Scott held his hands up in surrender. Shawanda Jones continued her story, extremely agitated and animated, her arms flying about.

“Anyways, we was feeling good and looking good, me wearing my blonde wig, Kiki red. We was strolling, men driving by, whistling, yelling, ‘Yo, mama, suck this!’ Black dudes, Mexicans, they just window-shoppers, can’t afford no class girls like us. We wait for them white boys in nice cars.
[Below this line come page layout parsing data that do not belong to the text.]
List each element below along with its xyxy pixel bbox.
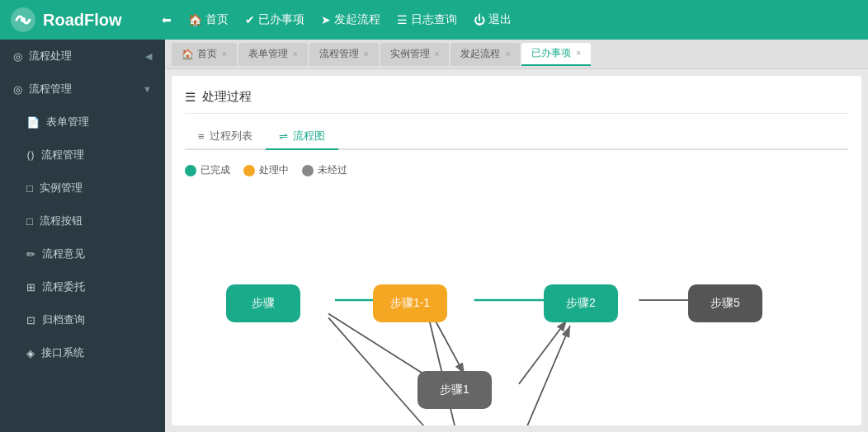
sub-tab-flow-chart[interactable]: ⇌ 流程图 [266,124,338,150]
sidebar-item-process-btn[interactable]: □ 流程按钮 [0,204,165,237]
flow-diagram: 步骤 步骤1-1 步骤2 步骤5 步骤1 步骤2 [185,194,848,425]
close-icon[interactable]: × [364,49,369,59]
form-icon: 📄 [26,116,40,129]
nav-home[interactable]: 🏠 首页 [188,12,229,27]
sidebar-item-label: 流程管理 [41,148,84,162]
menu-icon: ☰ [185,90,196,105]
tab-label: 实例管理 [390,47,430,61]
svg-line-10 [519,326,570,425]
tab-label: 流程管理 [319,47,359,61]
sidebar-item-label: 实例管理 [40,181,83,195]
legend-done-dot [185,165,196,176]
svg-line-9 [519,320,567,384]
tab-done-items[interactable]: 已办事项 × [521,43,591,66]
interface-icon: ◈ [26,347,35,359]
svg-line-11 [434,318,465,374]
btn-icon: □ [26,215,33,228]
close-icon[interactable]: × [435,49,440,59]
tab-flow-manage[interactable]: 流程管理 × [309,43,379,66]
sidebar-item-label: 表单管理 [46,115,89,129]
sidebar-item-flow-manage[interactable]: ⟨⟩ 流程管理 [0,139,165,171]
legend-not-passed-dot [302,165,314,176]
sub-tabs: ≡ 过程列表 ⇌ 流程图 [185,124,848,150]
archive-icon: ⊡ [26,314,35,326]
tab-home[interactable]: 🏠 首页 × [172,43,237,66]
entrust-icon: ⊞ [26,281,35,293]
close-icon[interactable]: × [293,49,298,59]
legend-done-label: 已完成 [200,163,230,177]
sidebar-item-process-handle[interactable]: ◎ 流程处理 ◀ [0,40,165,73]
process-handle-icon: ◎ [13,50,22,63]
tabs-bar: 🏠 首页 × 表单管理 × 流程管理 × 实例管理 × 发起流程 × 已办事项 [165,40,868,69]
sidebar-item-label: 流程意见 [42,247,85,261]
page-content: ☰ 处理过程 ≡ 过程列表 ⇌ 流程图 已完成 [172,76,861,425]
legend-done: 已完成 [185,163,230,177]
sidebar-item-interface-sys[interactable]: ◈ 接口系统 [0,336,165,369]
logo: RoadFlow [10,7,142,33]
nav-logout[interactable]: ⏻ 退出 [474,12,512,27]
sidebar-item-label: 流程处理 [29,49,72,63]
opinion-icon: ✏ [26,248,35,261]
legend-processing-label: 处理中 [259,163,289,177]
tab-label: 已办事项 [531,46,571,60]
sidebar-item-instance-manage[interactable]: □ 实例管理 [0,171,165,204]
logo-icon [10,7,36,33]
tab-form-manage[interactable]: 表单管理 × [238,43,308,66]
flow-icon: ⟨⟩ [26,149,35,162]
close-icon[interactable]: × [222,49,227,59]
tab-start-flow[interactable]: 发起流程 × [451,43,520,66]
nav-items: ⬅ 🏠 首页 ✔ 已办事项 ➤ 发起流程 ☰ 日志查询 ⏻ 退出 [162,12,512,27]
svg-point-1 [21,17,26,22]
legend-not-passed-label: 未经过 [318,163,347,177]
sub-tab-process-list[interactable]: ≡ 过程列表 [185,124,266,148]
flow-node-5: 步骤5 [688,284,762,322]
tab-label: 发起流程 [460,47,500,61]
page-title: ☰ 处理过程 [185,89,848,114]
sidebar-item-archive-query[interactable]: ⊡ 归档查询 [0,303,165,336]
flow-node-1-1: 步骤1-1 [373,284,447,322]
nav-back[interactable]: ⬅ [162,13,172,26]
sidebar-item-label: 流程管理 [29,82,72,96]
chevron-down-icon: ▼ [143,84,152,94]
sidebar-item-label: 接口系统 [41,345,84,360]
tab-label: 首页 [197,47,217,61]
sidebar-item-process-entrust[interactable]: ⊞ 流程委托 [0,270,165,303]
process-manage-icon: ◎ [13,83,22,96]
sidebar: ◎ 流程处理 ◀ ◎ 流程管理 ▼ 📄 表单管理 ⟨⟩ 流程管理 [0,40,165,432]
legend-processing: 处理中 [243,163,289,177]
top-nav: RoadFlow ⬅ 🏠 首页 ✔ 已办事项 ➤ 发起流程 ☰ 日志查询 ⏻ 退… [0,0,868,40]
close-icon[interactable]: × [576,49,581,58]
content-area: 🏠 首页 × 表单管理 × 流程管理 × 实例管理 × 发起流程 × 已办事项 [165,40,868,432]
nav-log[interactable]: ☰ 日志查询 [397,12,457,27]
flow-node-start: 步骤 [226,284,300,322]
flow-chart-icon: ⇌ [279,130,288,143]
sub-tab-label: 过程列表 [210,129,252,143]
legend-not-passed: 未经过 [302,163,347,177]
sidebar-item-label: 流程按钮 [40,214,83,228]
flow-node-2: 步骤2 [544,284,618,322]
nav-done[interactable]: ✔ 已办事项 [245,12,304,27]
sidebar-item-label: 归档查询 [42,312,85,327]
tab-instance-manage[interactable]: 实例管理 × [380,43,450,66]
home-icon: 🏠 [182,49,194,60]
flow-node-1: 步骤1 [417,371,492,409]
sidebar-item-form-manage[interactable]: 📄 表单管理 [0,106,165,139]
page-title-text: 处理过程 [202,89,252,105]
instance-icon: □ [26,182,33,195]
chevron-left-icon: ◀ [145,51,152,62]
app-name: RoadFlow [43,11,122,30]
nav-start[interactable]: ➤ 发起流程 [321,12,380,27]
sub-tab-label: 流程图 [293,129,325,143]
list-icon: ≡ [198,130,205,143]
main-layout: ◎ 流程处理 ◀ ◎ 流程管理 ▼ 📄 表单管理 ⟨⟩ 流程管理 [0,40,868,432]
sidebar-item-process-opinion[interactable]: ✏ 流程意见 [0,237,165,270]
tab-label: 表单管理 [248,47,288,61]
legend-processing-dot [243,165,255,176]
legend: 已完成 处理中 未经过 [185,163,848,177]
sidebar-item-label: 流程委托 [42,279,85,294]
close-icon[interactable]: × [505,49,510,59]
sidebar-item-process-manage[interactable]: ◎ 流程管理 ▼ [0,73,165,106]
They like us ’cause we ain’t dark and we in shape- me and Kiki, we do them exercise tapes most every day, got us a new one, The Firm? Use dumbbells. Check this out.”

She pushed up the short sleeve of the jail uniform and curled her right arm and flexed her biceps, displaying an impressive bulge for a girl. Great, a heroin addict who worked out.

“So, maybe ten-thirty, white boy driving a Mercedes, one of them long black jobs got them blacked-out windows, he pull up alongside us and roll down the window and look us over. We know one of us is fixing to get picked up. He say, ‘Blondie, get in.’ Well, Shawanda don’t just get in when some trick say get in, so I saunter on over, lean in the window, car smell like a whiskey factory. He say he pay a thousand dollars for all night. I say, ‘Show me the money.’ I got that from that movie? He pull out a roll of bills could choke a horse, so I get in, almost slide down to the floor, my leather skirt on that leather seat. He reach over, grab my tit, say, ‘Them real?’ I say, ‘Honey, all a Shawanda real.’”

She abruptly groaned, grabbed at her midsection, and doubled over again.

“Shit!”

She remained in that position for a long moment. Scott had often suffered leg cramps back when he played ball, and man, they could really hurt. So he had some amount of empathy for her. Still, he checked his watch and thought of billable hours going unbilled and wished she would get on with it. Finally the cramps abated, and she straightened and started talking nonstop again.

“Anyways, we drive off. I figure we goin’ to a motel? ’Stead we go to Highland Park, street sign say. I ain’t never been in no Highland Park-black girl know better’n to go there. Pretty soon we drive up to the biggest damn house I ever seen, through big gates, behind a big wall, go round back. Get out, I follows him inside, place is fine. He ask me I want something to drink, I say okay. I’m thinking, white boy got money and place like this and good- looking to boot-what he want with Shawanda?

“We get upstairs, in bed, I find out. He climb on top and start working hard, he say, ‘You like it?’ Course, I say, ‘Oh, yeah, baby, you so big.’ Tricks, they like to hear that shit. Then he say, ‘Tell me again, nigger, you like my white dick?’ Now I don’t much like nobody calling me nigger, but for a thousand bucks I don’t say nothing but, ‘Oh, yeah, baby.’ Then he slap me, hard, say he always give it rough to his women. Well, nobody slap Shawanda. I punch that white boy in his mouth, knock him outta me and flat off the bed, jump up and say, ‘Ain’t gonna get rough with Shawanda, honky!’

“He come at me again, all mean now, so I scratch his face, then I pop him a good one, BAM!” She made a roundhouse swing with her left fist. “Right in the eye. We fall over the bed and he hits me again, with his fist this time, right here.” She was pointing to the left side of her face, where a bruise was evident. “But I got my knee right in his balls, he fall off and start cussing me: ‘You nigger bitch!’ I grab my clothes, my thousand dollars, his car keys, drive back to Kiki and leave the car.”

“And that’s the last time you saw Clark McCall?”

“That his name?”

“Yeah. He was the son of Senator Mack McCall.”

A blank face. She didn’t know Mack McCall from Mickey Mouse.

“Last I seen him, Mr. Fenney, he was rolling on the floor, holding his privates and cussing me something fierce.”

“He was murdered that night. Police found him Sunday, naked on the bedroom floor, shot once in the head, point-blank, 22-caliber gun next to him, with your fingerprints on it.”

“Must of dropped outta my purse.”

“So it was your gun?”

“Girl work the streets in Dallas, she gotta carry.”